Für den Beschwerdeführer Dölf Küng hingegen, der am selben Strick zieht wie die IG und direkt vis-à-vis des Entsorgungsplatzes wohnt, ist der Entscheid des Verwaltungsgerichts eine Enttäuschung. «Für mich ist das unfair», sagt Küng. Über sämtliche neun Beschwerdepunkte richtet das Verwaltungsgericht zu Ungunsten Küngs. So monierte er etwa erfolglos, dass der Bau «einer 25 Meter hohen Mobilfunkantenne von weither sichtbar wäre, was dem Ortsbild von regionaler Bedeutung krass zuwider laufe». Die kantonale Denkmalpflege war in ihrem Bericht anderer Meinung. So beurteilte sie, dass von den geschützten Objekten «keine direkte Sichtverbindung zur geplanten Antenne besteht und damit auch keine Störungswirkung zu erwarten ist». Zudem werde sich die geplante Antenne neben hohen Bäumen, Strassenlampen, Kaminen und Dachantennen «verhältnismässig gut in die Umgebung einfügen». Auch deshalb weist das Verwaltungsgericht diese Teilbeschwerde ab.

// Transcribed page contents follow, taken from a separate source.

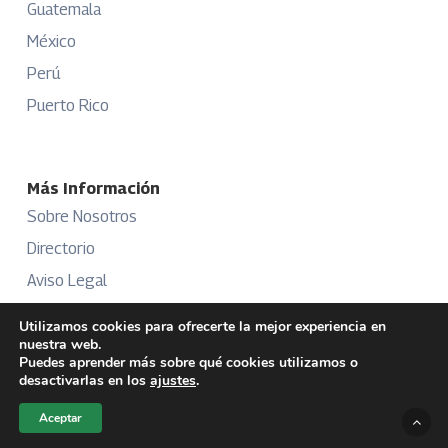
Guatemala
México
Perú
Puerto Rico
Más Información
Sobre Nosotros
Directorio
Aviso Legal
Términos y Condiciones
Utilizamos cookies para ofrecerte la mejor experiencia en
nuestra web.
Publicidad
Puedes aprender más sobre qué cookies utilizamos o
desactivarlas en los
ajustes
.
Aceptar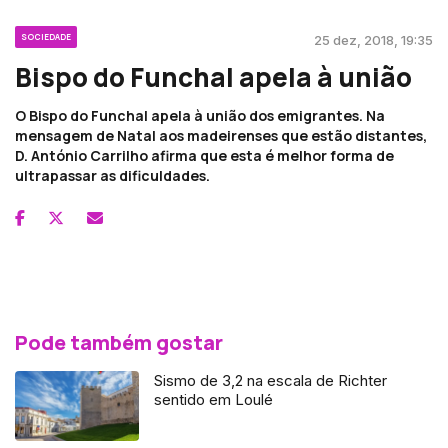
SOCIEDADE
25 dez, 2018, 19:35
Bispo do Funchal apela à união
O Bispo do Funchal apela à união dos emigrantes. Na
mensagem de Natal aos madeirenses que estão distantes,
D. António Carrilho afirma que esta é melhor forma de
ultrapassar as dificuldades.
Pode também gostar
Sismo de 3,2 na escala de Richter
sentido em Loulé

Ebenso erweise sich die Beschwerde Küngs gestützt auf einem Bundesgerichtsentscheid als unbegründet, dass die Strahlung der Handyantenne sich negativ auf Tiere und Pflanzen auswirkt. Das Bundesgericht habe in seinem Entscheid darauf hingewiesen, dass «im Moment keine wissenschaftlichen Studien über die Auswirkungen von Mobilfunkstrahlung auf Tiere und Pflanzen vorhanden» seien.

Gemeinderat steht in der Pflicht

Trotz negativer Post seitens des Verwaltungsgerichts aus Weinfelden ist das Urteil noch nicht rechtskräftig. Ob Küng den Entscheid bis vors Bundesgericht nach Lausanne weiterzieht, weiss er noch nicht. Er werde sich jetzt zuerst mit dem Strahlenexperten Stefan Zbornik und seinem Rechtsvertreter kurzschliessen und das weitere Vorgehen besprechen.

Unabhängig davon steht der Gemeinderat um Alois Hersche dank der Mehrheit bei sämtlichen Anträgen bei der ausserordentlichen Gemeindeversammlung in der Pflicht. So muss der Gemeinderat zukünftig im örtlichen Baureglement sowie im Zonen- und Richtplan regeln, wo im Dorf und wie Mobilfunkanlagen gebaut werden dürfen. Zudem muss der Gemeinderat «unverzüglich alle notwendigen Massnahmen treffen», um sowohl den Vertrag mit Salt für den Standort am Entsorgungsplatz nicht und auch denjenigen für die geplante Handyantenne bei der Hauptstrasse gegenüber der Schule nicht erfüllen beziehungsweise nicht bewilligen zu müssen. Und letztlich hat der Gemeinderat eine paritätische Kommission einzuberufen. Gemäss Gemeindepräsident Alois Hersche sind die Gespräche im Gemeinderat in Gang. «Wir haben auch Salt kontaktiert, bisher aber noch nichts gehört», meint Hersche. Zudem suche die Behörde den Kontakt mit den IG-Vertretern und werde aus dem Gemeinderat jemanden bestimmen, der sich den Aufgaben annehmen wird, ebenso für die paritätische Kommission. Als ermüdend sieht Hersche die Angelegenheit nicht, eher «als emotional belastend».

Die «IG lebenswertes Thundorf» hält weiter an ihrer Opposition fest. Und sollte die Antenne irgendwann dennoch beim Entsorgungsplatz zu stehen kommen, gibt es für Dölf Küng nur eine Lösung: «Dann muss ich aus Thundorf fliehen.»